Things, thought Jenna, are not always what they seem.
A thin, reedy birdcall drifted through the mist, and some muffled splashes were coming from the water, which sounded as though they belonged to small and, Jenna hoped, furry animals. It crossed her mind that they might be made by water snakes or eels, but she decided not to think about that. Jenna leaned back against the door post and breathed in the fresh, slightly salty marsh air. It was perfect. Peace and quiet.
“Boo!” said Nicko. “Got you, Jen!”
“Nicko,” protested Jenna. “You’re so noisy. Shhh.”
Nicko settled himself down on the doorstep next to Jenna and grabbed some of her quilt to wrap himself in.
“Please,” Jenna told him.
“What?”
“Please, Jenna, may I share your quilt? Yes, you m
ay, Nicko. Oh, thank you very much, Jenna, that’s very kind of you. Don’t mention it, Nicko.”
“All right, then, I won’t.” Nicko grinned. “And I suppose I have to curtsy to you now you’re Miss High and Mighty.”
“Boys don’t curtsy.” Jenna laughed. “You have to bow.”
Nicko leaped to his feet and, doffing an imaginary hat with a sweep of his arm, bowed an exaggerated bow. Jenna clapped.

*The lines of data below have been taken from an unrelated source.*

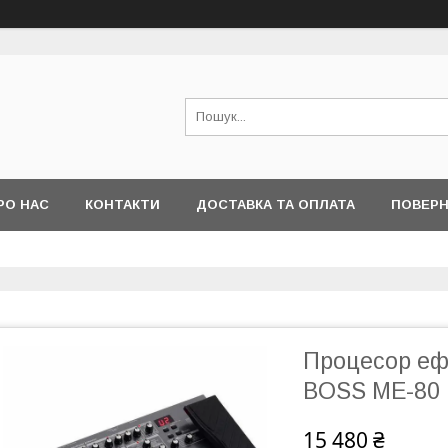
РО НАС
КОНТАКТИ
ДОСТАВКА ТА ОПЛАТА
ПОВЕРН
Процесор ефе
BOSS ME-80
15 480 ₴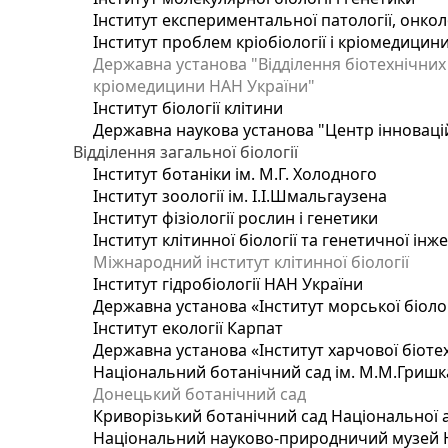
Інститут експериментальної патології, онколог
Інститут проблем кріобіології і кріомедицин
Державна установа "Відділення біотехнічних 
кріомедицини НАН України"
Інститут біології клітини
Державна наукова установа "Центр інноваці
Відділення загальної біології
Інститут ботаніки ім. М.Г. Холодного
Інститут зоології ім. І.І.Шмальгаузена
Інститут фізіології рослин і генетики
Інститут клітинної біології та генетичної інж
Міжнародний інститут клітинної біології
Інститут гідробіології НАН України
Державна установа «Інститут морської біоло
Інститут екології Карпат
Державна установа «Інститут харчової біотех
Національний ботанічний сад ім. М.М.Гришк
Донецький ботанічний сад
Криворізький ботанічний сад Національної а
Національний науково-природничий музей На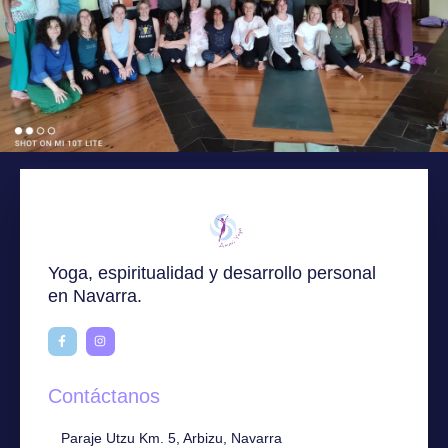
Yoga, espiritualidad y desarrollo personal
en Navarra.
Contáctanos
Paraje Utzu Km. 5, Arbizu, Navarra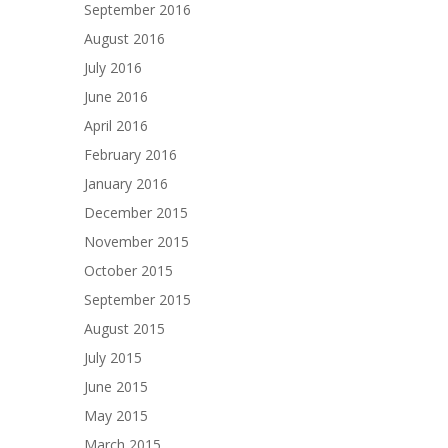
September 2016
August 2016
July 2016
June 2016
April 2016
February 2016
January 2016
December 2015
November 2015
October 2015
September 2015
August 2015
July 2015
June 2015
May 2015
March 2015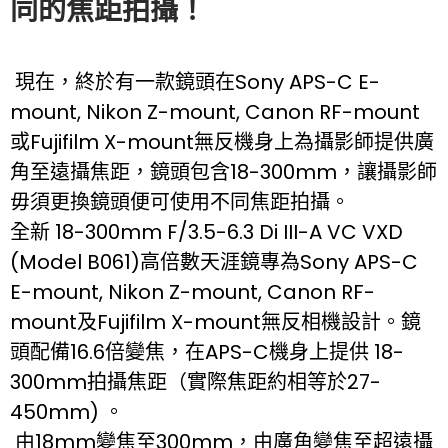
同的焦距拍攝！
現在，終於有一款鏡頭在Sony APS-C E-
mount, Nikon Z-mount, Canon RF-mount
或Fujifilm X-mount無反機身上為攝影師提供廣
角至遠攝焦距，鏡頭包含18-300mm，讓攝影師
毋須更換鏡頭便可使用不同焦距拍攝。
全新 18-300mm F/3.5-6.3 Di III-A VC VXD
(Model B061)高倍數天涯鏡專為Sony APS-C
E-mount, Nikon Z-mount, Canon RF-
mount及Fujifilm X-mount無反相機設計。鏡
頭配備16.6倍變焦，在APS-C機身上提供 18-
300mm拍攝焦距（實際焦距約相等於27-
450mm) 。
由18mm變焦至300mm，由廣角變焦至超遠攝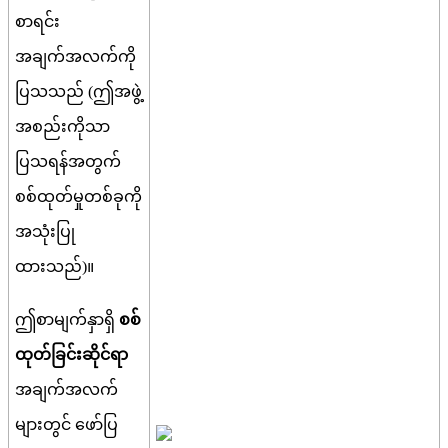
စ
ရ
င
အ
ခ
က
အ
လ
က
က
ပ
သ
သ
ည
(
ဤ
အ
ဖ
အ
စ
ည
က
သ
ပ
သ
ရ
န
အ
တ
က
စ
စ
ထ
တ
မ
တ
စ
ခ
က
အ
သ
ပ
ထ
သ
ည
)
။
ဤ
စ
မ
က
န
ရ
စ
စ
ထ
တ
ခ
င
ဆ
င
ရ
အ
ခ
က
အ
လ
က
မ
တ
င
ဖ
ပ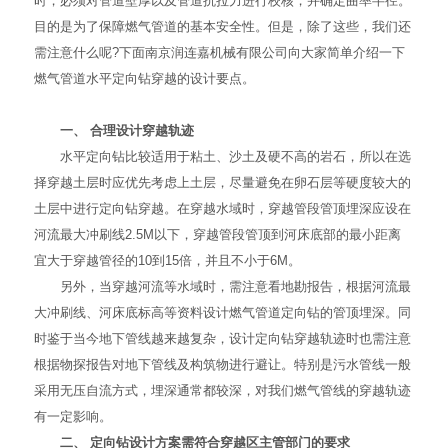
时，必须对管道壁厚以及管道抗拉力进行校核，并确定曲率半径。
目的是为了保障燃气管道的基本安全性。但是，除了这些，我们还
需注意什么呢?下面南京润连嘉机械有限公司向大家简单介绍一下
燃气管道水平定向钻穿越的设计要点。
一、 合理设计穿越轨迹
水平定向钻比较适用于粘土、沙土及硬不高的岩石，所以在选
择穿越土层时应优先考虑上土层，尽量避免在卵石层等硬度较大的
土层中进行定向钻穿越。在穿越水域时，穿越管段管顶埋深应设在
河流最大冲刷线2.5M以下，穿越管段管顶到河床底部的最小距离
宜大于穿越管径的10到15倍，并且不小于6M。
另外，当穿越河流等水域时，需注意看地勘报告，根据河流最
大冲刷线、河床底标高等资料设计燃气管道定向钻的管顶埋深。同
时鉴于当今地下管线越来越复杂，设计定向钻穿越轨迹时也需注意
根据物探报告对地下管线及构筑物进行避让。特别是污水管线一般
采用无压自流方式，埋深通常都较深，对我们燃气管线的穿越轨迹
有一定影响。
二、 定向钻设计方案需符合穿越区主管部门的要求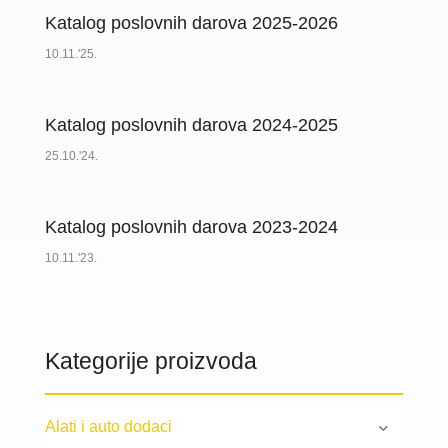
Katalog poslovnih darova 2025-2026
10.11.'25.
Katalog poslovnih darova 2024-2025
25.10.'24.
Katalog poslovnih darova 2023-2024
10.11.'23.
Kategorije proizvoda
Alati i auto dodaci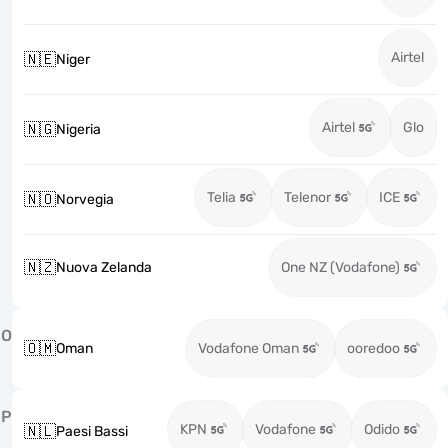
Airtel
🇳🇪
Niger
Airtel
Glo
🇳🇬
Nigeria
Telia
Telenor
ICE
🇳🇴
Norvegia
🇳🇿
Nuova Zelanda
One NZ (Vodafone)
O
🇴🇲
Oman
Vodafone Oman
ooredoo
P
KPN
Vodafone
Odido
🇳🇱
Paesi Bassi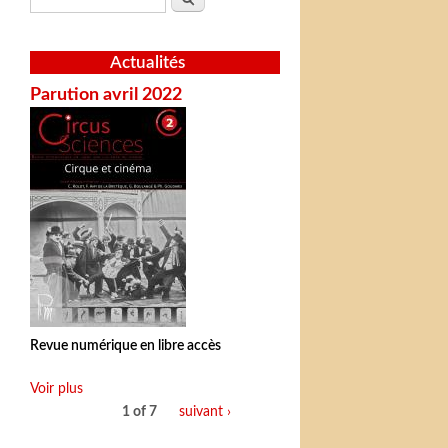
Actualités
Parution avril 2022
Revue numérique en libre accès
Voir plus
1 of 7
suivant ›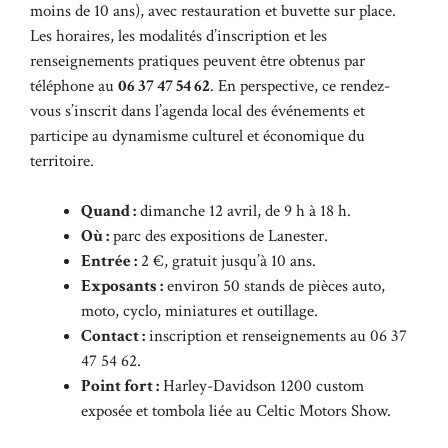
moins de 10 ans), avec restauration et buvette sur place.
Les horaires, les modalités d’inscription et les
renseignements pratiques peuvent être obtenus par
téléphone au
06 37 47 54 62
. En perspective, ce rendez-
vous s’inscrit dans l’agenda local des événements et
participe au dynamisme culturel et économique du
territoire.
Quand :
dimanche 12 avril, de 9 h à 18 h.
Où :
parc des expositions de Lanester.
Entrée :
2 €, gratuit jusqu’à 10 ans.
Exposants :
environ 50 stands de pièces auto,
moto, cyclo, miniatures et outillage.
Contact :
inscription et renseignements au 06 37
47 54 62.
Point fort :
Harley-Davidson 1200 custom
exposée et tombola liée au Celtic Motors Show.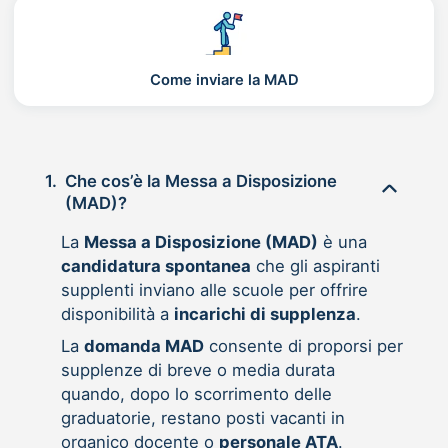
Come inviare la MAD
1.
Che cos’è la Messa a Disposizione
(MAD)?
La
Messa a Disposizione (MAD)
è una
candidatura spontanea
che gli aspiranti
supplenti inviano alle scuole per offrire
disponibilità a
incarichi di supplenza
.
La
domanda MAD
consente di proporsi per
supplenze di breve o media durata
quando, dopo lo scorrimento delle
graduatorie, restano posti vacanti in
organico docente o
personale ATA
.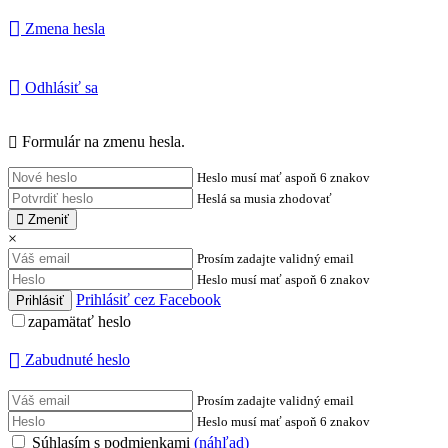
Zmena hesla
Odhlásiť sa
Formulár na zmenu hesla.
Heslo musí mať aspoň 6 znakov
Heslá sa musia zhodovať
Zmeniť
×
Prosím zadajte validný email
Heslo musí mať aspoň 6 znakov
Prihlásiť cez Facebook
zapamätať heslo
Zabudnuté heslo
Prosím zadajte validný email
Heslo musí mať aspoň 6 znakov
Súhlasím s podmienkami
(náhľad)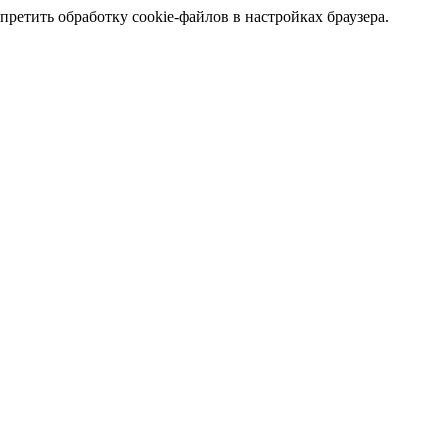
претить обработку cookie-файлов в настройках браузера.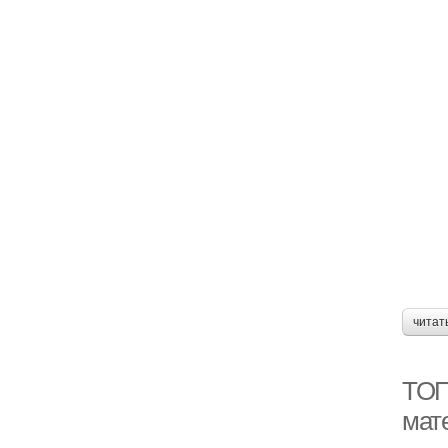
читат
ТОП
мат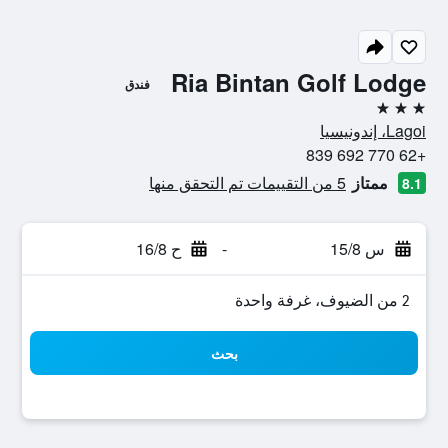
Ria Bintan Golf Lodge
فندق
3 نجوم
Lagoi، إندونيسيا
+62 770 692 839
ممتاز
5 من التقييمات تم التحقق منها
8.1
س 15/8
-
ح 16/8
2 من الضيوف، غرفة واحدة
بحث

“Very good. You can do that every morning.” She laughed again.
“Thank you, Your Majesty,” said Nicko gravely, stuffing his imaginary hat back on his head.
“I wonder where the Boggart is?” said Jenna a little sleepily.
Nicko yawned. “Probably at the bottom of some mud pool somewhere. I don’t suppose he’s tucked up in bed.”
“He’d hate it, wouldn’t he? Too dry and clean.”
“Well,” said Nicko, “I’m going back to bed. I need more than two hours sleep, even if you don’t.” He extricated himself from Jenna’s quilt and wandered back inside to his own, which lay in a crumpled heap by the fire. Jenna realized that she still felt tired too. Her eyelids were beginning to get that prickly feeling that told her she had not slept long enough, and she was getting cold. She stood up, gathered her quilt around her, slipped back into the half-light of the cottage and very quietly closed the door behind her.
19
AUNT ZELDA
Good morning, everyone!” Aunt Zelda’s cheery voice called out to the pile of quilts and their inhabitants by the fire. Boy 412 woke up in a panic, expecting to have to tumble out of his Young Army bed and line up outside in thirty seconds flat for roll call. He stared uncomprehendingly at Aunt Zelda, who looked nothing like his usual morning tormenter, the shaven-headed Chief Cadet, who took great pleasure in chucking buckets of icy water over anyone who didn’t jump out of bed immediately. The last time that had happened to Boy 412, he had had to sleep in a cold, wet bed for days before it dried out. Boy 412 leaped to his feet with a terrified look on his face but relaxed a little when he noticed that Aunt Zelda did not actually have a bucket of icy water in her hand. Rather, she was carrying a tray laden with mugs of hot milk and a huge pile of hot buttered toast.